Stability guarantees for v0.1:

  • The top-level field names (url, origin, timestamp, checkerVersion, scoreVersion, score, checks) are stable across all 0.1.x releases
  • Each check’s id, weight, and overall status/score shape is stable
  • details shape is not stable within 0.1.x — new fields may be added in patch releases
  • The set of ids in checks is stable in 0.1.x (no new checks added without a 0.2 release)
CodeMeaning
0Score ≥ 50 (passes minimum bar)
1Score < 50 (below minimum)
2Fetch error (network, DNS, non-2xx response)

This makes the CLI usable as a CI smoke check: a failing site fails the pipeline.

Source: open-llmo/llmo-checker

Terminal window
npx llmo-checker https://example.com
npx llmo-checker https://example.com --json

Requires Node.js 20+.

If the reference implementation and this spec disagree, the spec is correct in intent and the implementation should be fixed — please file an issue.

These are valid LLMO concerns that we have not included in v0.1, with our reasons:

IndicatorReason deferred
Citation VisibilityRequires probing AI assistants. Out of scope for a pure static check. Planned for v0.2 as an optional opt-in check.
Chunk ReadabilityNeeds a chunking strategy choice. v0.2 will use a documented default chunker so the check is reproducible.
Markdown QualityOnly applies when a Markdown source is published. v0.2 will detect /index.md-style endpoints.
Content quality / accuracyOut of scope. The score measures substrate, not editorial quality.
Retrieval stability over timeRequires longitudinal probing. Reserved for the Benchmark project, not the per-URL Score.

The score version is independent of the reference implementation version. v0.1 of the score may be implemented by llmo-checker@0.1.x (any patch). v0.2 of the score will require llmo-checker@0.2.x.

Breaking changes between minor versions of the score (0.1 → 0.2) are expected during the Draft phase. We will publish a 1.0 specification only after Phase 2 (Community) closes — that is, after we have outcome data from the citation correlation pilot, external implementations exist, and the weights have been recalibrated.

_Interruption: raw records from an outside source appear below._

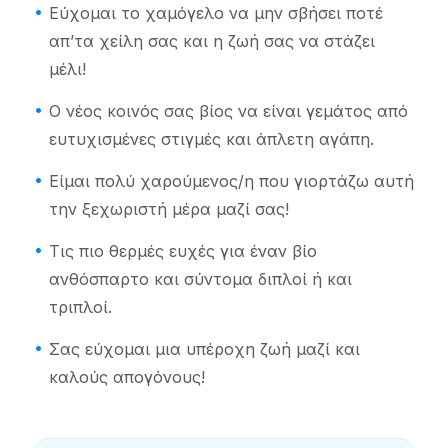
Εύχομαι το χαμόγελο να μην σβήσει ποτέ
απ’τα χείλη σας και η ζωή σας να στάζει
μέλι!
Ο νέος κοινός σας βίος να είναι γεμάτος από
ευτυχισμένες στιγμές και άπλετη αγάπη.
Είμαι πολύ χαρούμενος/η που γιορτάζω αυτή
την ξεχωριστή μέρα μαζί σας!
Τις πιο θερμές ευχές για έναν βίο
ανθόσπαρτο και σύντομα διπλοί ή και
τριπλοί.
Σας εύχομαι μια υπέροχη ζωή μαζί και
καλούς απογόνους!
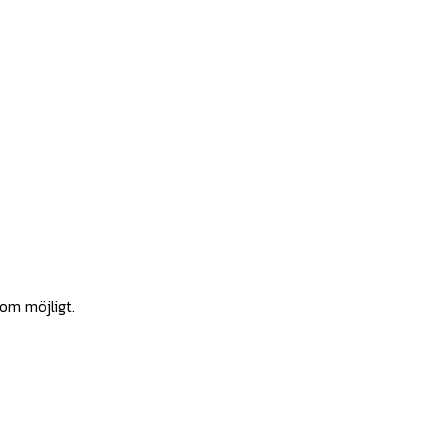
som möjligt.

Spec changes happen via issues at the llmo-guide repo (this site’s source).

When proposing a new check or weight change:

  1. State the signal and what it measures (one sentence)
  2. State the scoring rule (must be deterministic from one HTTP fetch unless v0.2+)
  3. Cite a paper, public experiment, or Lighthouse-style argument for the weight
  4. Provide a reproducer (a URL that scores high and a URL that scores low under the proposed rule)

Implementation changes happen at open-llmo/llmo-checker.

The score structure is heavily influenced by Lighthouse (Google) and the llms.txt proposal (Jeremy Howard). Both are well-designed, opinionated, and falsifiable — properties we have tried to preserve.